Un’obiezione fatta a chi propone lo scenario 100% rinnovabili è che alcune di queste fonti non sono programmabili, cioè forniscono elettricità in modo discontinuo, mentre c’è bisogno di energia anche quando è buio e manca il vento. Ma il salto di tecnologia che c’è stato negli ultimi anni ha cambiato lo scenario perché è entrato in gioco un sistema di accumulo dell’energia sempre più ampio e sofisticato.
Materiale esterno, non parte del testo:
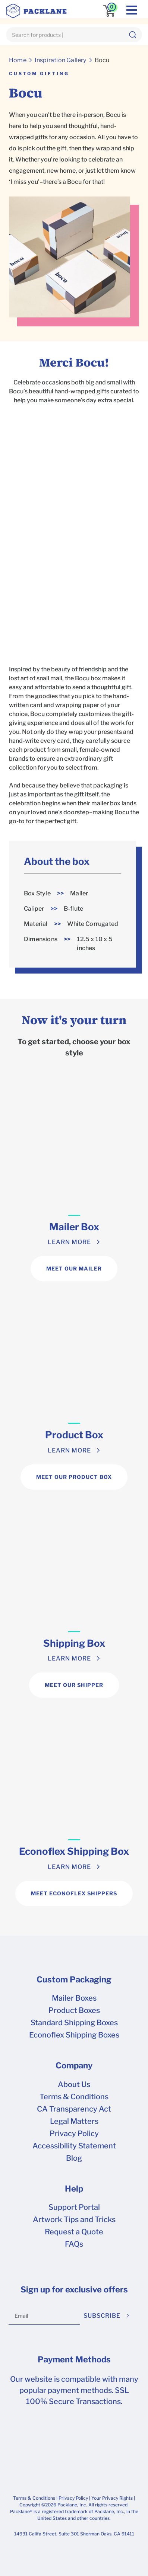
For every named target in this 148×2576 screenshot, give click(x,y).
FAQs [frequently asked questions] (74, 2244)
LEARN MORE (69, 1242)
Ad esempio in California quando il sole cala si attiva un’enorme quantità di batterie che, in combinazione con le rinnovabili programmabili come le biomasse o la geotermia, prolunga il funzionamento del sistema basato sulle rinnovabili.
“Anche la proposta di costruire piccoli reattori modulari non ha senso: fu presa in considerazione in Italia negli anni Ottanta del secolo scorso e bocciata”, aggiunge Giuseppe Onufrio, direttore di Greenpeace. “Per produrre la stessa quantità di energia di un EPR da 1.650 megawatt bisognerebbe costruirne almeno sei, cioè trovare per sei volte il consenso necessario. Inoltre l’Accademia Nazionale delle Scienze degli Stati Uniti ha recentemente analizzato le diverse tipologie di SMR proposti e ha concluso che con i piccoli reattori la produzione di rifiuti nucleari aumenterebbe in modo consistente. Esistono un’ottantina di progetti diversi allo studio, ma i prototipi funzionanti di SMR sono pochissimi: uno in Russia, un altro in Cina. Entrambi hanno avuto costi tra il triplo e il quadruplo del previsto. Un terzo in costruzione in Argentina ha già registrato costi otto volte superiori al previsto”.
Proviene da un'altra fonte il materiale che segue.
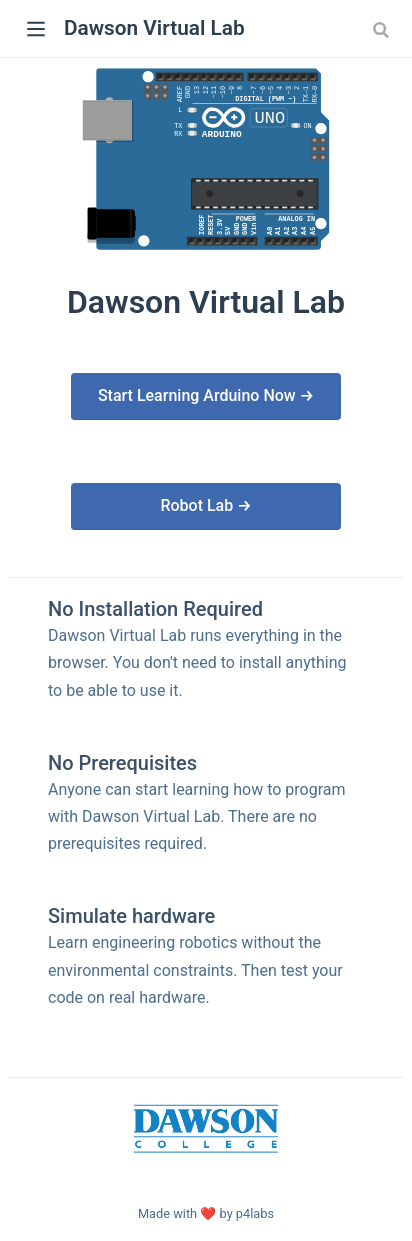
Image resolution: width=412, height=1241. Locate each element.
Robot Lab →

Nella polemica è intervenuta anche la Cgil esprimendo la preoccupazione che la querelle sul nucleare finisca per distogliere l’attenzione dalle rinnovabili rallentando il processo di decarbonizzazione. “La scelta nucleare del governo disconosce la volontà popolare espressa in due referendum, non tiene in alcuna considerazione i costi, i tempi e i rischi di tale ipotesi, è inefficace per l’azione climatica”, ha dichiarato Christian Ferrari, segretario confederale Cgil. “È urgente, invece, accelerare una giusta transizione ecologica. Per riuscirci occorre: puntare sul risparmio e l’efficienza energetica e sullo sviluppo delle fonti rinnovabili; definire un percorso di uscita da tutti i combustibili fossili”.